## Data listing
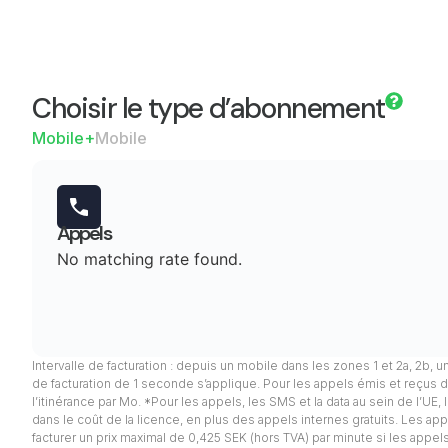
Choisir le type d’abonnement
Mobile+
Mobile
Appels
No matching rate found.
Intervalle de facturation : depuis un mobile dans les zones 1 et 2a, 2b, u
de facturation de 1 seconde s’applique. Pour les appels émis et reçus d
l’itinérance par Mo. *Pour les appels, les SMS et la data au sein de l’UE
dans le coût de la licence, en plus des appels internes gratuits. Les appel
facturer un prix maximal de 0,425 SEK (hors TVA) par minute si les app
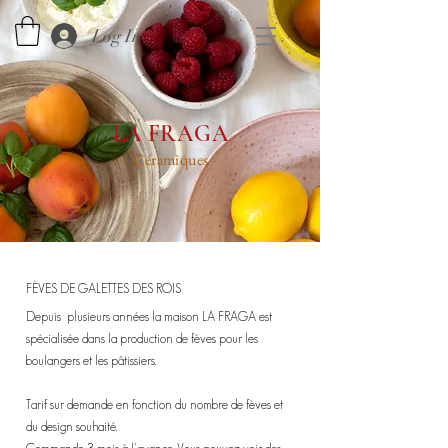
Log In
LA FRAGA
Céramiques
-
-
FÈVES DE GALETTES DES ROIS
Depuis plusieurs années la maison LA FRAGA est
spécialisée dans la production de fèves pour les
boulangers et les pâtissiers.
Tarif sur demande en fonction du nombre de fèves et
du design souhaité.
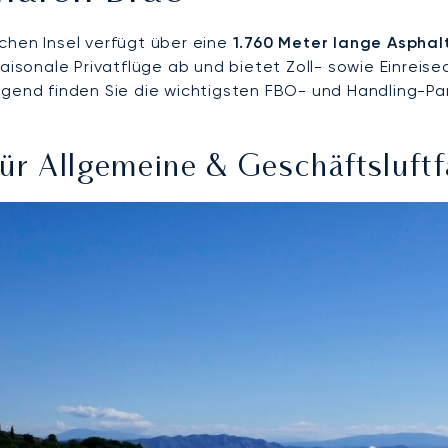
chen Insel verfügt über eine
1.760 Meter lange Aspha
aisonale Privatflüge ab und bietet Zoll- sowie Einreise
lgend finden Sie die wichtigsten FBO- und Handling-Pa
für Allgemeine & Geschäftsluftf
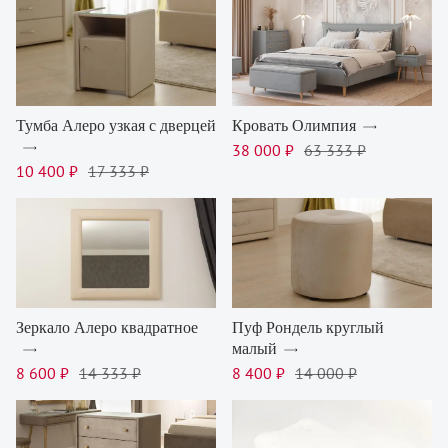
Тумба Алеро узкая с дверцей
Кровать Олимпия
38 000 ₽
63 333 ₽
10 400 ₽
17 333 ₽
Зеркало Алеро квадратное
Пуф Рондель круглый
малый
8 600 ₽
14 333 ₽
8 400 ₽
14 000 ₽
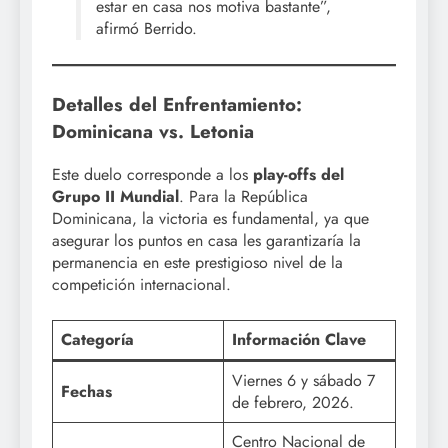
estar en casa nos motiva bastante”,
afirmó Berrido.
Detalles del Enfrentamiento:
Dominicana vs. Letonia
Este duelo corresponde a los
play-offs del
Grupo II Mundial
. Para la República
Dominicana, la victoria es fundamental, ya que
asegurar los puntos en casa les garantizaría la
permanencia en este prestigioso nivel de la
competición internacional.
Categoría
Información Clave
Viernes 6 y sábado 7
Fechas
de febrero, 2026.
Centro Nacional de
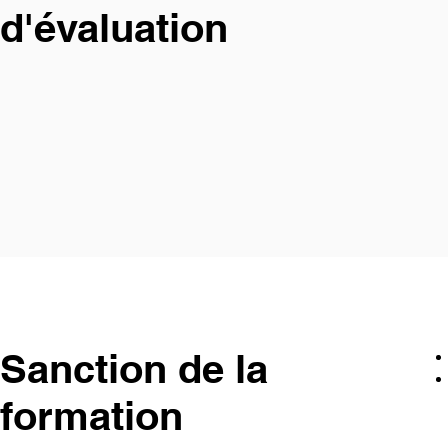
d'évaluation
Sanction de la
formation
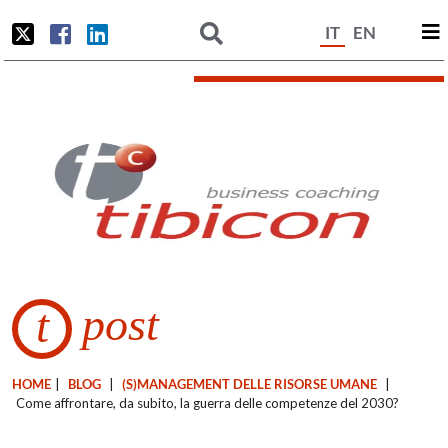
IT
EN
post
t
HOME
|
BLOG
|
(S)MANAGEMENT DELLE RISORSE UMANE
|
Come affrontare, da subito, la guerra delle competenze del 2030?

* * *

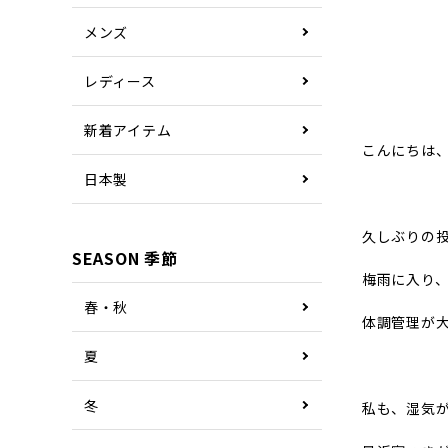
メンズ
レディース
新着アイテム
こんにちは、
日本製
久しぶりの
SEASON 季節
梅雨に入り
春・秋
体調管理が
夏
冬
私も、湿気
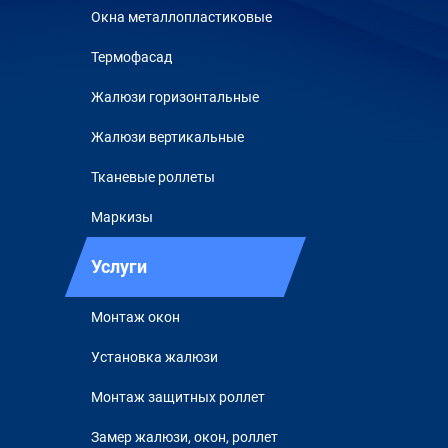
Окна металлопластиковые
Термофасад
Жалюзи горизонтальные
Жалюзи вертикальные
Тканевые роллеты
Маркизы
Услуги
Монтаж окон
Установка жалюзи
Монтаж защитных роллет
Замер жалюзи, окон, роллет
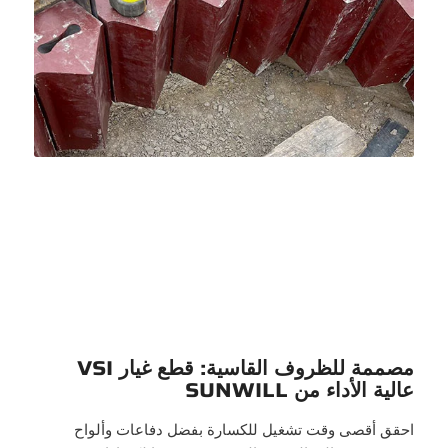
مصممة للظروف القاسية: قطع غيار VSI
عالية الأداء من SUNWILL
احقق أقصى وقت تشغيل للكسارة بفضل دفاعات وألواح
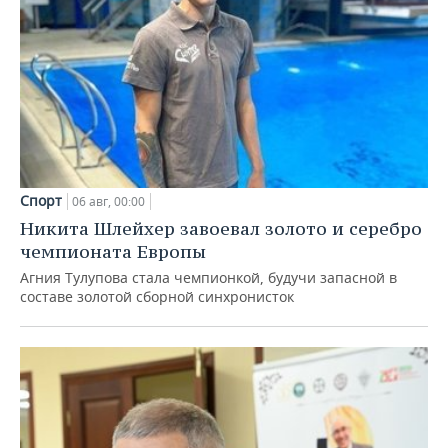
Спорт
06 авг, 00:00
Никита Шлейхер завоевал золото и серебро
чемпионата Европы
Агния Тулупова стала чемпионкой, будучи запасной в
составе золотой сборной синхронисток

==

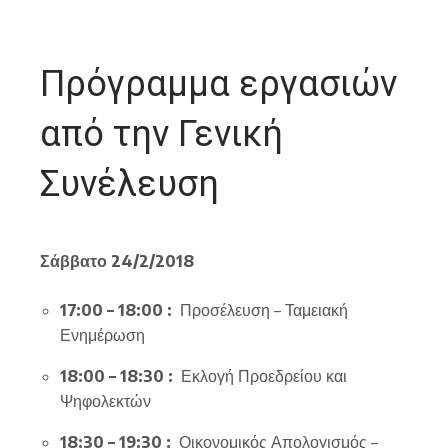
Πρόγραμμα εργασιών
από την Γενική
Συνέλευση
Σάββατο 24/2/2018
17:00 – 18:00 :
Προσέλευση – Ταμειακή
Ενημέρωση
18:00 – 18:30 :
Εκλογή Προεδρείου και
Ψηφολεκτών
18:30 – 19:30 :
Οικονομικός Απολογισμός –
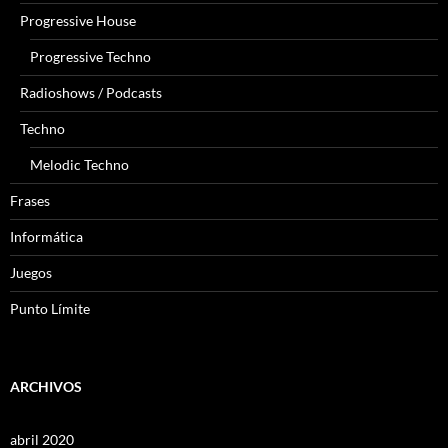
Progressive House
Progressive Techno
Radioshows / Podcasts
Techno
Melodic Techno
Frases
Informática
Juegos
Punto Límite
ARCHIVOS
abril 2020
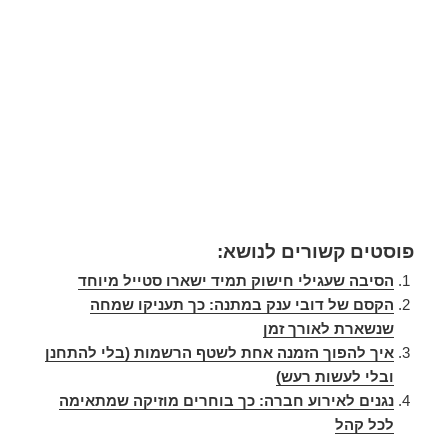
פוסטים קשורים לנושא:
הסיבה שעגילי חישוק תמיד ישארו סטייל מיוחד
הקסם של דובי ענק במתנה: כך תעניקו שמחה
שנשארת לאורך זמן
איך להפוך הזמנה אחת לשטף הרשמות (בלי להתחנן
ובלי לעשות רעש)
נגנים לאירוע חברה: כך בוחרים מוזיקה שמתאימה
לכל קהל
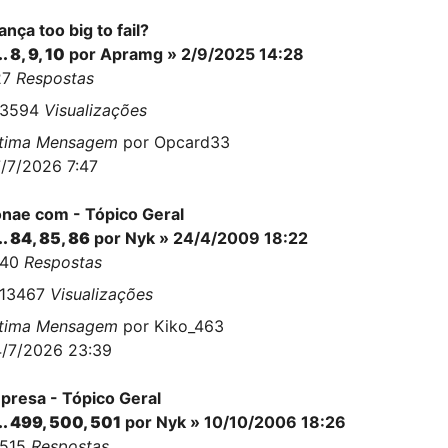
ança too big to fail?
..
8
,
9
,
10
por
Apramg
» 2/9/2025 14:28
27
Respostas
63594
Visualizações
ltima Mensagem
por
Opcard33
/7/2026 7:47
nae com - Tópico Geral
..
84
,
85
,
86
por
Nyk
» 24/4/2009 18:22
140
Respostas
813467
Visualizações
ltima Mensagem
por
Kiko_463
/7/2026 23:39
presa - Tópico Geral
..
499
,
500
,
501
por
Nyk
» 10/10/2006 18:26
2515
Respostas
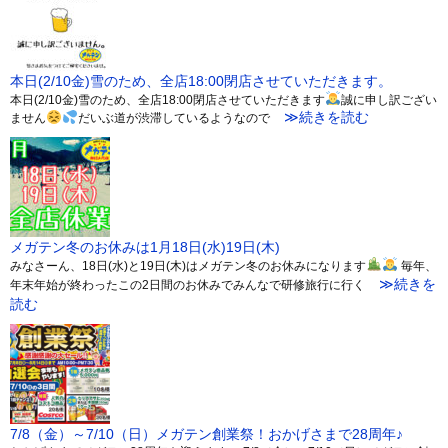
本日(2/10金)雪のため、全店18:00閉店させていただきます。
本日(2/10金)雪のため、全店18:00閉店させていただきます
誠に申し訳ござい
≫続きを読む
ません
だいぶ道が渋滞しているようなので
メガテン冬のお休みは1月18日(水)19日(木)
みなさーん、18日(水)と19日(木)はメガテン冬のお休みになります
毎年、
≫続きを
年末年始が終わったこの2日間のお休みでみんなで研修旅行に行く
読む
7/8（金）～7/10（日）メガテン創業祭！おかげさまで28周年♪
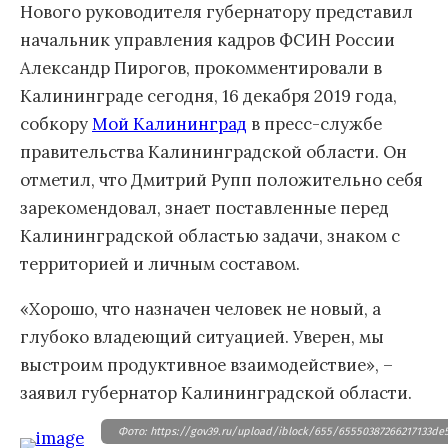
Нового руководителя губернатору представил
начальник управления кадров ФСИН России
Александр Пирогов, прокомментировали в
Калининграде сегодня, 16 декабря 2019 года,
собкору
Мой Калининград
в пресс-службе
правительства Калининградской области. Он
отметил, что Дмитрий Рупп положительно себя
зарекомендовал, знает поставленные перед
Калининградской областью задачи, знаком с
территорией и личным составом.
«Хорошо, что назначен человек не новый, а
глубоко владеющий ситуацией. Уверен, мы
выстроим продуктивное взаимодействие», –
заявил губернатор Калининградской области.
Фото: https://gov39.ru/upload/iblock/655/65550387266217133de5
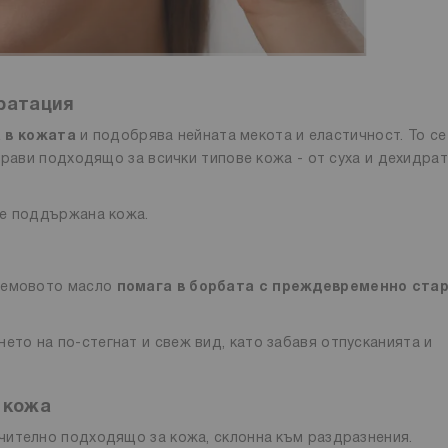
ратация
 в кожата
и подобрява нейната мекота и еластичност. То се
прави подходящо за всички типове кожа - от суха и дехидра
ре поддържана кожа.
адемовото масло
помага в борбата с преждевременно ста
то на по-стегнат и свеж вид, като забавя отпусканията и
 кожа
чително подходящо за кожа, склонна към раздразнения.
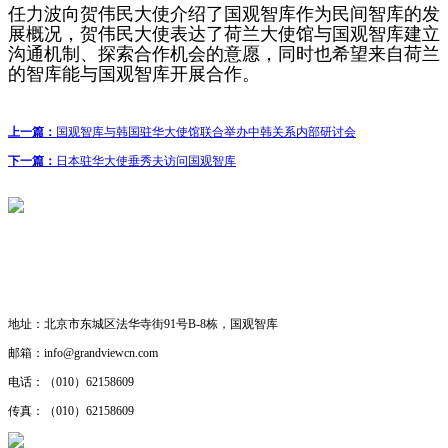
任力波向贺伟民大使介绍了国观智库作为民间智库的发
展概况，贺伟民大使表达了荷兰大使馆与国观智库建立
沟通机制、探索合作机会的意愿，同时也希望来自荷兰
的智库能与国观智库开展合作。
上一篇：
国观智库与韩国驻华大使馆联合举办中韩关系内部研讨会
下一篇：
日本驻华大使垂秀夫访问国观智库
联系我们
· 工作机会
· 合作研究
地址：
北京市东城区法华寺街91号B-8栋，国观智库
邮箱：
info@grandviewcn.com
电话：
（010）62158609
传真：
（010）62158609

## Aim of the task
Scan the material for lines with the word "Techno", and copy each line you find.

## Output
Progressive Techno
Techno
Melodic Techno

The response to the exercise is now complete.